“I’m the Captain Now”, or When to Dump Your Business Plan

Have you seen “Captain Phillips”, which was deservedly nominated for Best Picture of 2013?  You can still catch it on pay-per-view and it’s powerful. Did you know that the line “I’m the Captain now.” which has become the season’s catchphrase and was referred to by the New Yorker as an “iconic line” was IMPROVISED? Improvised by a Somalian taxi driver who had never performed in a film before? Here’s the story:

Barkhad Abdi was six years old when war turned his native Somalia into an inferno. The family fled to Yemen, where his father taught math and eventually settled in Minneapolis, where there is a sizable Somalian community. Abdi was working as a limo driver for his brother’s company when the word came that auditions were being held at the local community center for Somalis to act in “Captain Phillips”,  directed by Paul Greengrass (who filmed United 93 among other major films) and starring Tom Hanks as the skipper of the Alabama Maersk, the cargo ship  that was attacked by Somail pirates in 2009. Abdi and half a dozen other Somalis were hired by Greengrass.

When they started filming the scene where the pirates have boarded the ship, Abdi felt that the point wasn’t being made clearly enough to Hanks and/or his character that things had changed. So he came  out with the  line, “Look at me. I’m the captain now,” which sends chills down your spine every time you see it.  Greengrass kept the line in. He knew gold when he saw it.

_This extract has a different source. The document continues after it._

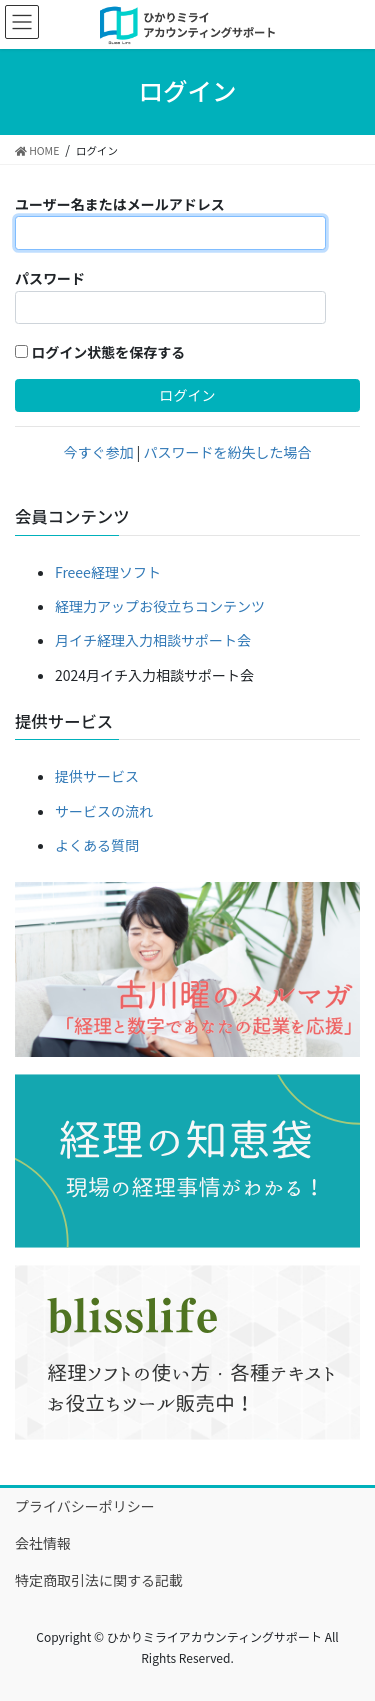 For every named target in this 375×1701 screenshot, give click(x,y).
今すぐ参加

As an employer, do you encourage creative improvisation  in your company? You don’t have to be Steve Jobs or Paul Greengrass to do so. When your people come up with something wonderful, tear up your script, throw out your business plan and go with your gut, like Greengrass did. “I’m the captain now” is a classic line on the level of “Frankly, my dear, I don’t give a damn” or “Nobody’s perfect.” The genius is in knowing when to dump your carefully laid plans.  The proof is in the watching.